DESCRIPTION OF SYMBOLS 1 ... Lens part, 2 ... Support member, 3 ... Lens capsule, 4 ... Ciliary muscle, 20 ... Support arm member, 21 ... Loop part, 22 ... Support arm part.

 ─────────────────────────────────────────────────── ─── Continuation of front page (72) Inventor Norio Hirayama 2-7-5 Nakaochiai, Shinjuku-ku, Tokyo Hoya Co., Ltd.

Claims (5)

[Claims] 1. An eye comprising a lens portion and a support member for holding the lens portion in the eye, wherein the support member is arranged at a position where it directly or indirectly contacts a ciliary muscle in the eye. An inner lens, wherein the support member is configured such that when an external force is applied to the support member,
An intraocular lens characterized in that the intraocular lens is connected to the lens portion with a structure that exerts a force to move the lens portion in the optical axis direction. 2. The intraocular lens according to claim 1, wherein the support member is arranged in a position where the support member directly or indirectly contacts a ciliary muscle in the eye.

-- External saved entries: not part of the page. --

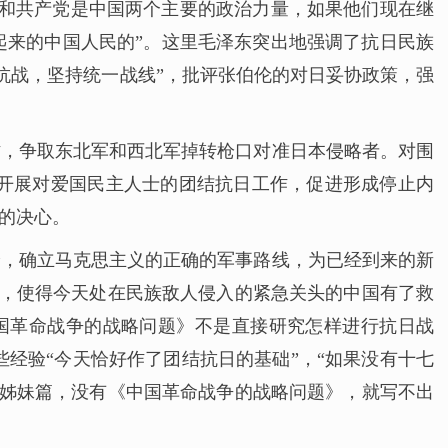
民党和共产党是中国两个主要的政治力量，如果他们现在继
起来的中国人民的”。这里毛泽东突出地强调了抗日民族
抗战，坚持统一战线”，批评张伯伦的对日妥协政策，强
作，争取东北军和西北军掉转枪口对准日本侵略者。对围
开展对爱国民主人士的团结抗日工作，促进形成停止内
日的决心。
验，确立马克思主义的正确的军事路线，为已经到来的新
就，使得今天处在民族敌人侵入的紧急关头的中国有了救
中国革命战争的战略问题》不是直接研究怎样进行抗日战
经验“今天恰好作了团结抗日的基础”，“如果没有十七
是姊妹篇，没有《中国革命战争的战略问题》，就写不出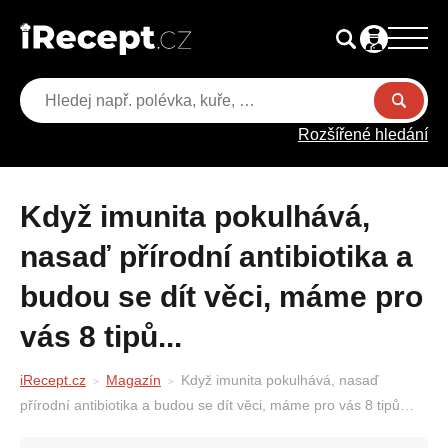
Rozšířené hledání
Když imunita pokulhává,
nasaď přírodní antibiotika a
budou se dít věci, máme pro
vás 8 tipů...
iRecept.cz
Magazín
Když imunita pokulhává, nasaď
přírodní antibiotika a budou se dít věci, máme pro vás 8 tipů…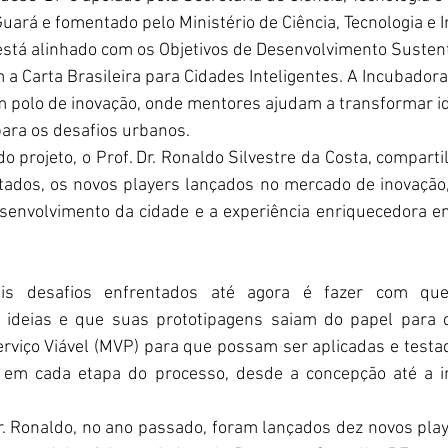
ará e fomentado pelo Ministério de Ciência, Tecnologia e I
está alinhado com os Objetivos de Desenvolvimento Sustent
a Carta Brasileira para Cidades Inteligentes. A Incubadora
polo de inovação, onde mentores ajudam a transformar ide
para os desafios urbanos. 
 projeto, o Prof. Dr. Ronaldo Silvestre da Costa, compartil
tados, os novos players lançados no mercado de inovação,
senvolvimento da cidade e a experiência enriquecedora e
is desafios enfrentados até agora é fazer com que 
 ideias e que suas prototipagens saiam do papel para 
viço Viável (MVP) para que possam ser aplicadas e testa
s em cada etapa do processo, desde a concepção até a 
.
. Ronaldo, no ano passado, foram lançados dez novos pla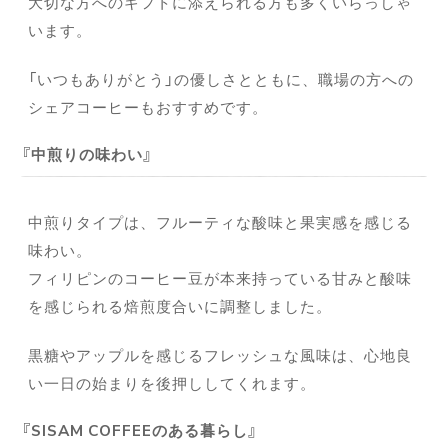
大切な方へのギフトに添えられる方も多くいらっしゃ
います。
「いつもありがとう」の優しさとともに、職場の方への
シェアコーヒーもおすすめです。
中煎りの味わい
中煎りタイプは、フルーティな酸味と果実感を感じる
味わい。
フィリピンのコーヒー豆が本来持っている甘みと酸味
を感じられる焙煎度合いに調整しました。
黒糖やアップルを感じるフレッシュな風味は、心地良
い一日の始まりを後押ししてくれます。
SISAM COFFEEのある暮らし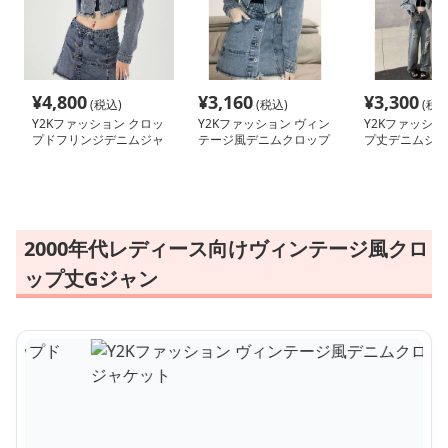
¥
4,800
¥
3,160
¥
3,300
(税込)
(税込)
(税込
Y2Kファッション クロッ
Y2Kファッション ヴィン
Y2Kファッショ
プドフリンジデニムジャ
テージ風デニムクロップ
プ丈デニムジャ
ケット
ドジャケット
2000年代レディース向けヴィンテージ風クロ
ップ丈Gジャン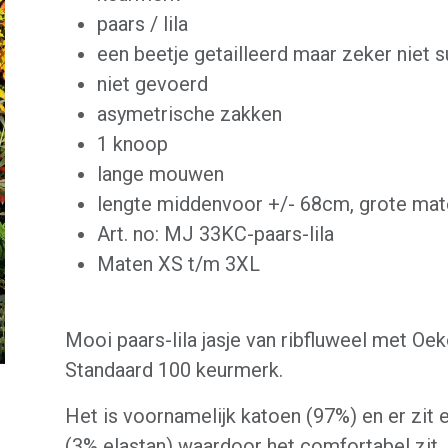
paars / lila
een beetje getailleerd maar zeker niet s
niet gevoerd
asymetrische zakken
1 knoop
lange mouwen
lengte middenvoor +/- 68cm, grote mat
Art. no: MJ 33KC-paars-lila
Maten XS t/m 3XL
Mooi paars-lila jasje van ribfluweel met Oe
Standaard 100 keurmerk.
Het is voornamelijk katoen (97%) en er zit e
(3% elastan) waardoor het comfortabel zit,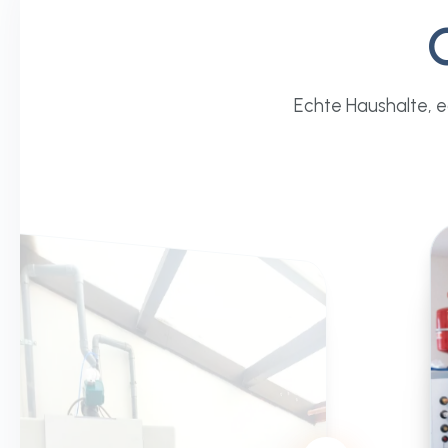
Echte Haushalte, 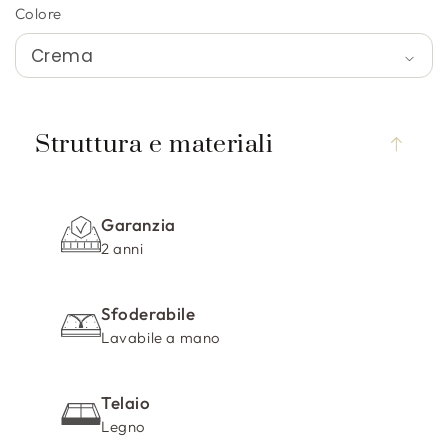
Colore
C
o
Struttura e materiali
n
t
e
Garanzia
n
2 anni
u
t
Sfoderabile
o
Lavabile a mano
c
o
m
Telaio
p
Legno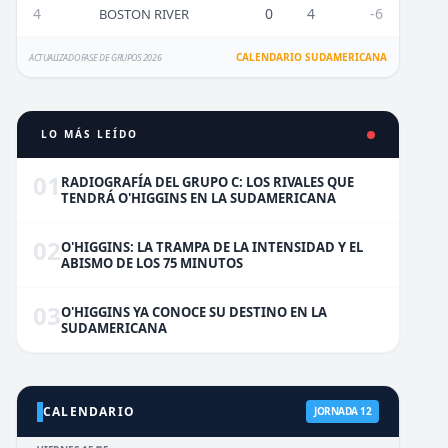
4
0
4
-6
BOSTON RIVER
CALENDARIO SUDAMERICANA
ACTUALIZADO FASE DE GRUPOS 2026
LO MÁS LEÍDO
01
RADIOGRAFÍA DEL GRUPO C: LOS RIVALES QUE
TENDRÁ O'HIGGINS EN LA SUDAMERICANA
02
O'HIGGINS: LA TRAMPA DE LA INTENSIDAD Y EL
ABISMO DE LOS 75 MINUTOS
03
O'HIGGINS YA CONOCE SU DESTINO EN LA
SUDAMERICANA
CALENDARIO
JORNADA 12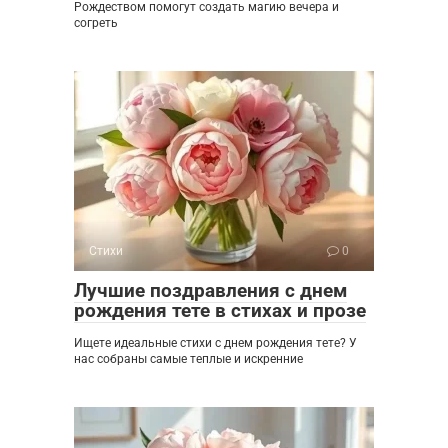
Рождеством помогут создать магию вечера и
согреть
Стихи
0
Лучшие поздравления с днем
рождения тете в стихах и прозе
Ищете идеальные стихи с днем рождения тете? У
нас собраны самые теплые и искренние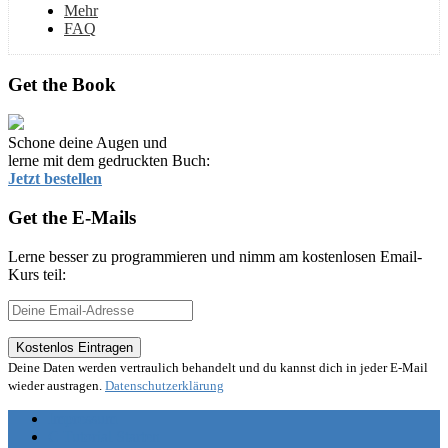
Mehr
FAQ
Get the Book
Schone deine Augen und
lerne mit dem gedruckten Buch:
Jetzt bestellen
Get the E-Mails
Lerne besser zu programmieren und nimm am kostenlosen Email-
Kurs teil:
Deine Daten werden vertraulich behandelt und du kannst dich in jeder E-Mail
wieder austragen.
Datenschutzerklärung
Impressum
C Tutorial Starten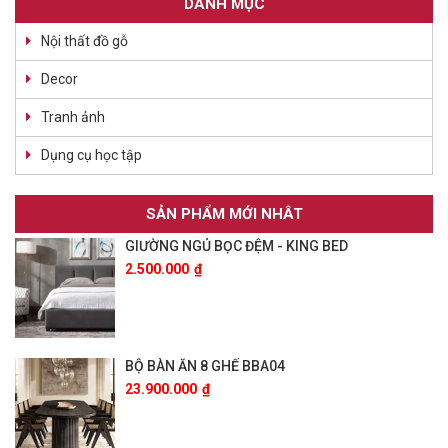
DANH MỤC
Nội thất đồ gỗ
Decor
Tranh ảnh
Dụng cụ học tập
SẢN PHẨM MỚI NHÂT
GIƯỜNG NGỦ BỌC ĐỆM - KING BED
2.500.000
₫
BỘ BÀN ĂN 8 GHẾ BBA04
23.900.000
₫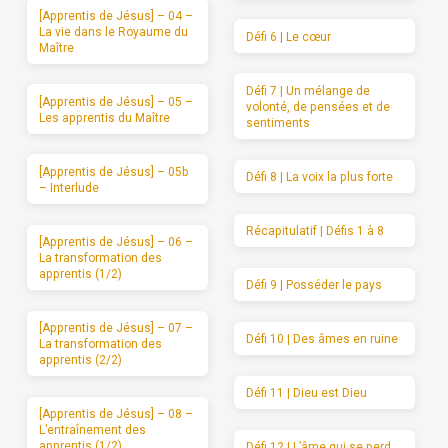
[Apprentis de Jésus] – 04 –
La vie dans le Royaume du
Défi 6 | Le cœur
Maître
Défi 7 | Un mélange de
[Apprentis de Jésus] – 05 –
volonté, de pensées et de
Les apprentis du Maître
sentiments
[Apprentis de Jésus] – 05b
Défi 8 | La voix la plus forte
– Interlude
Récapitulatif | Défis 1 à 8
[Apprentis de Jésus] – 06 –
La transformation des
apprentis (1/2)
Défi 9 | Posséder le pays
[Apprentis de Jésus] – 07 –
Défi 10 | Des âmes en ruine
La transformation des
apprentis (2/2)
Défi 11 | Dieu est Dieu
[Apprentis de Jésus] – 08 –
L’entraînement des
apprentis (1/2)
Défi 12 | L’âme qui se perd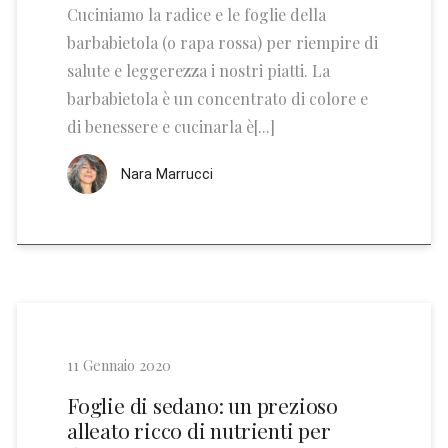
Cuciniamo la radice e le foglie della
barbabietola (o rapa rossa) per riempire di
salute e leggerezza i nostri piatti. La
barbabietola è un concentrato di colore e
di benessere e cucinarla è[...]
Nara Marrucci
11 Gennaio 2020
Foglie di sedano: un prezioso
alleato ricco di nutrienti per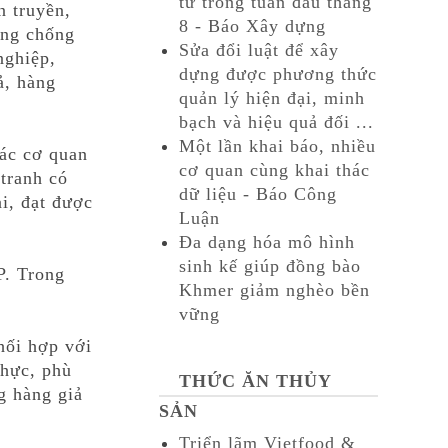
tư trong tuần đầu tháng
n truyền,
8 - Báo Xây dựng
òng chống
Sửa đổi luật để xây
nghiệp,
dựng được phương thức
̉, hàng
quản lý hiện đại, minh
bạch và hiệu quả đối ...
Một lần khai báo, nhiều
ác cơ quan
cơ quan cùng khai thác
tranh có
dữ liệu - Báo Công
i, đạt được
Luận
Đa dạng hóa mô hình
sinh kế giúp đồng bào
P. Trong
Khmer giảm nghèo bền
vững
hối hợp với
thực, phù
THỨC ĂN THỦY
g hàng giả
SẢN
Triển lãm Vietfood &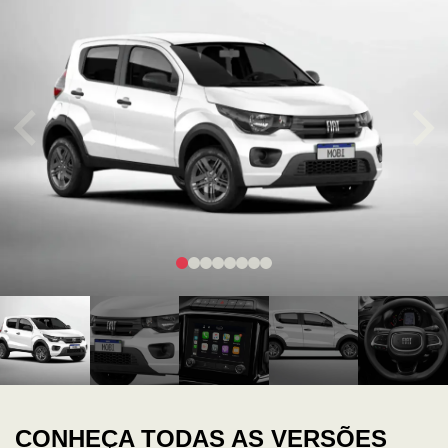
CONHEÇA TODAS AS VERSÕES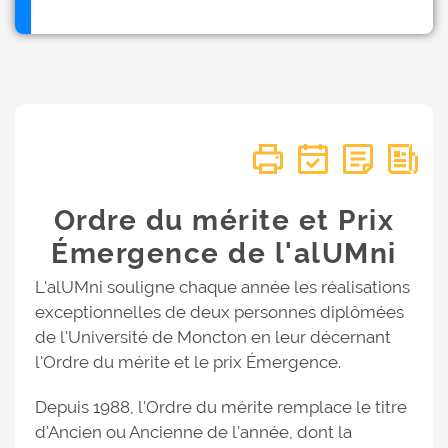
Ordre du mérite et Prix
Émergence de l'alUMni
L'alUMni souligne chaque année les réalisations
exceptionnelles de deux personnes diplômées
de l'Université de Moncton en leur décernant
l'Ordre du mérite et le prix Émergence.
Depuis 1988, l'Ordre du mérite remplace le titre
d'Ancien ou Ancienne de l'année, dont la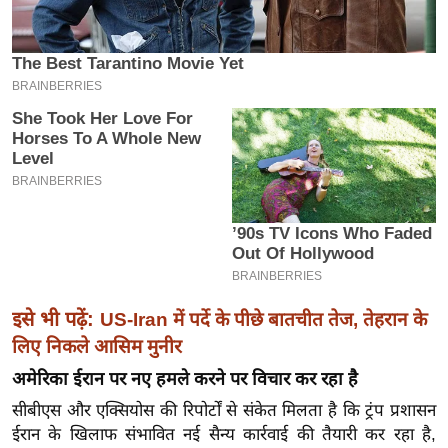
इ
म
ई
-
पे
प
र
मि
सा
ल
इसे भी पढ़ें:
US-Iran में पर्दे के पीछे बातचीत तेज, तेहरान के
बे
लिए निकले आसिम मुनीर
मि
सा
अमेरिका ईरान पर नए हमले करने पर विचार कर रहा है
ल
सीबीएस और एक्सियोस की रिपोर्टों से संकेत मिलता है कि ट्रंप प्रशासन
श
ईरान के खिलाफ संभावित नई सैन्य कार्रवाई की तैयारी कर रहा है,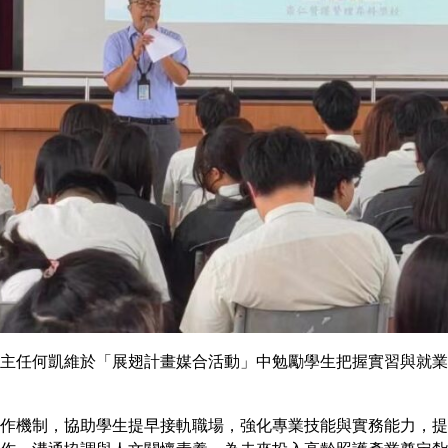
主任何凱維於「展翅計畫媒合活動」中勉勵學生把握實習與就業
作機制，協助學生提早接軌職場，強化專業技能與實務能力，提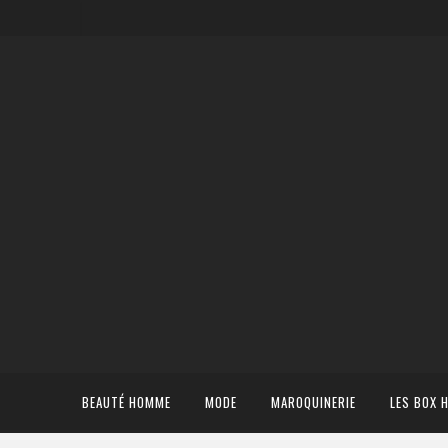
BEAUTÉ HOMME
MODE
MAROQUINERIE
LES BOX 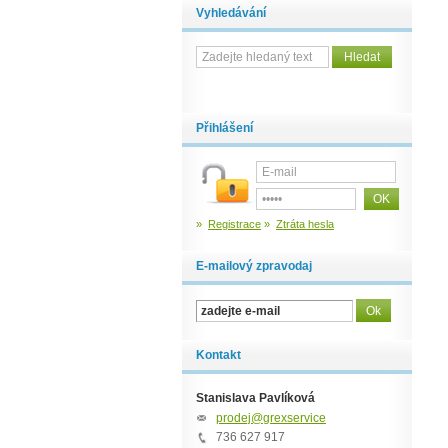
Vyhledávání
Přihlášení
»
Registrace
»
Ztráta hesla
E-mailový zpravodaj
Kontakt
Stanislava Pavlíková
prodej@grexservice.cz
736 627 917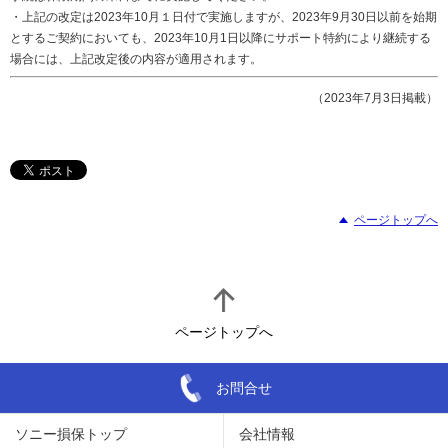
・上記の改定は2023年10月１日付で実施しますが、2023年9月30日以前を始期
とするご契約においても、2023年10月1日以降にサポート特約により継続する
場合には、上記改定後の内容が適用されます。
（2023年7月3日掲載）
ページトップへ
ページトップへ
お問合せ
ソニー損保トップ
会社情報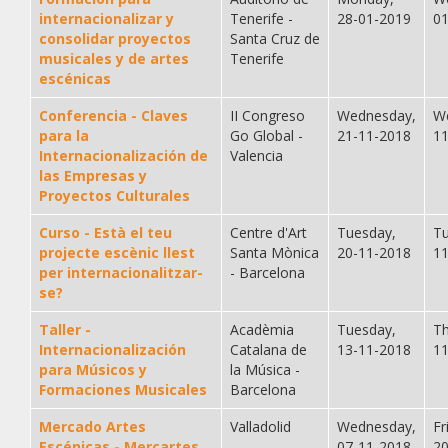
internacionalizar y
Tenerife -
28-01-2019
0
consolidar proyectos
Santa Cruz de
musicales y de artes
Tenerife
escénicas
Conferencia - Claves
II Congreso
Wednesday,
W
para la
Go Global -
21-11-2018
1
Internacionalización de
Valencia
las Empresas y
Proyectos Culturales
Curso - Està el teu
Centre d'Art
Tuesday,
Tu
projecte escènic llest
Santa Mònica
20-11-2018
1
per internacionalitzar-
- Barcelona
se?
Taller -
Acadèmia
Tuesday,
Th
Internacionalización
Catalana de
13-11-2018
1
para Músicos y
la Música -
Formaciones Musicales
Barcelona
Mercado Artes
Valladolid
Wednesday,
Fr
Escénicas - Mercartes
07-11-2018
2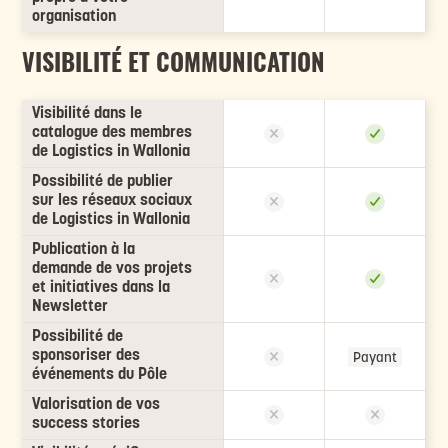
organisation
VISIBILITÉ ET COMMUNICATION
Visibilité dans le
catalogue des membres
de Logistics in Wallonia
Possibilité de publier
sur les réseaux sociaux
de Logistics in Wallonia
Publication à la
demande de vos projets
et initiatives dans la
Newsletter
Possibilité de
sponsoriser des
Payant
événements du Pôle
Valorisation de vos
success stories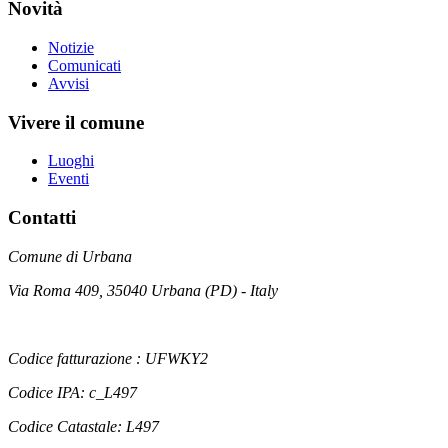
Novità
Notizie
Comunicati
Avvisi
Vivere il comune
Luoghi
Eventi
Contatti
Comune di Urbana
Via Roma 409, 35040 Urbana (PD) - Italy
Codice fatturazione : UFWKY2
Codice IPA: c_L497
Codice Catastale: L497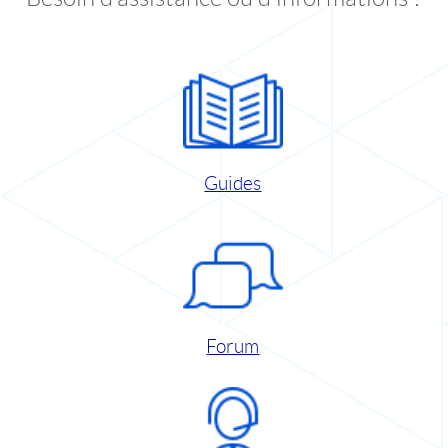
Guides
Forum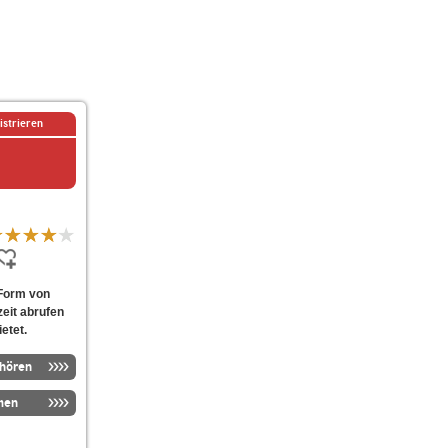
istrieren
 Form von
eit abrufen
etet.
nhören
men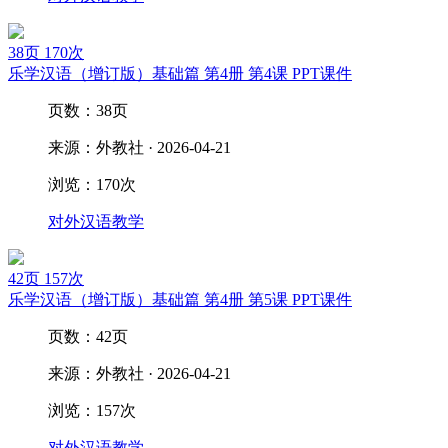
38页
170次
乐学汉语（增订版）基础篇 第4册 第4课 PPT课件
页数：38页
来源：外教社 · 2026-04-21
浏览：170次
对外汉语教学
42页
157次
乐学汉语（增订版）基础篇 第4册 第5课 PPT课件
页数：42页
来源：外教社 · 2026-04-21
浏览：157次
对外汉语教学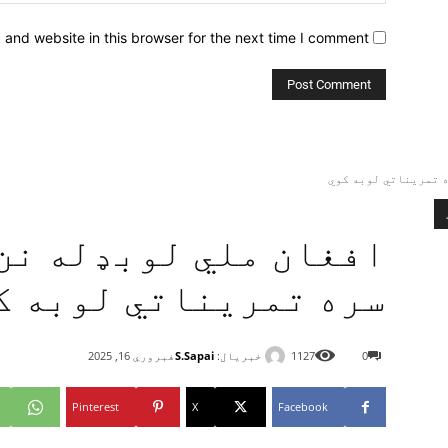
and website in this browser for the next time I comment.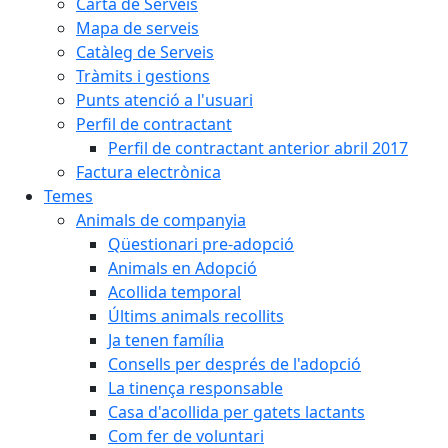
Carta de Serveis
Mapa de serveis
Catàleg de Serveis
Tràmits i gestions
Punts atenció a l'usuari
Perfil de contractant
Perfil de contractant anterior abril 2017
Factura electrònica
Temes
Animals de companyia
Qüestionari pre-adopció
Animals en Adopció
Acollida temporal
Últims animals recollits
Ja tenen família
Consells per després de l'adopció
La tinença responsable
Casa d'acollida per gatets lactants
Com fer de voluntari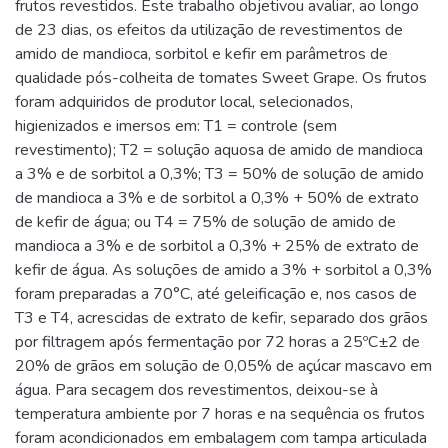
frutos revestidos. Este trabalho objetivou avaliar, ao longo
de 23 dias, os efeitos da utilização de revestimentos de
amido de mandioca, sorbitol e kefir em parâmetros de
qualidade pós-colheita de tomates Sweet Grape. Os frutos
foram adquiridos de produtor local, selecionados,
higienizados e imersos em: T1 = controle (sem
revestimento); T2 = solução aquosa de amido de mandioca
a 3% e de sorbitol a 0,3%; T3 = 50% de solução de amido
de mandioca a 3% e de sorbitol a 0,3% + 50% de extrato
de kefir de água; ou T4 = 75% de solução de amido de
mandioca a 3% e de sorbitol a 0,3% + 25% de extrato de
kefir de água. As soluções de amido a 3% + sorbitol a 0,3%
foram preparadas a 70°C, até geleificação e, nos casos de
T3 e T4, acrescidas de extrato de kefir, separado dos grãos
por filtragem após fermentação por 72 horas a 25ºC±2 de
20% de grãos em solução de 0,05% de açúcar mascavo em
água. Para secagem dos revestimentos, deixou-se à
temperatura ambiente por 7 horas e na sequência os frutos
foram acondicionados em embalagem com tampa articulada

The lens unit has a structure in which a force acts to move the lens unit to the cornea side when there is a muscle tension action and to move the lens unit to the retina side when there is a relaxation action to the ciliary muscle. An intraocular lens characterized by being bonded to. 3. The intraocular lens according to claim 1, wherein the support member has a loop portion having a diameter larger than an outer diameter of the lens portion, and a support arm that fixes the loop portion to the lens portion. An intraocular lens, wherein the intraocular lens is disposed on a surface having a distance from a surface including the loop portion. 4. The intraocular lens according to claim 3, wherein a surface including the loop portion is convex in a direction of an optical axis of the lens portion and a side opposite to a side where the lens portion is arranged. An intraocular lens, wherein the loop portion is formed so as to have a certain surface. 5. The intraocular lens according to claim 3, wherein the loop portion has a substantially oval shape.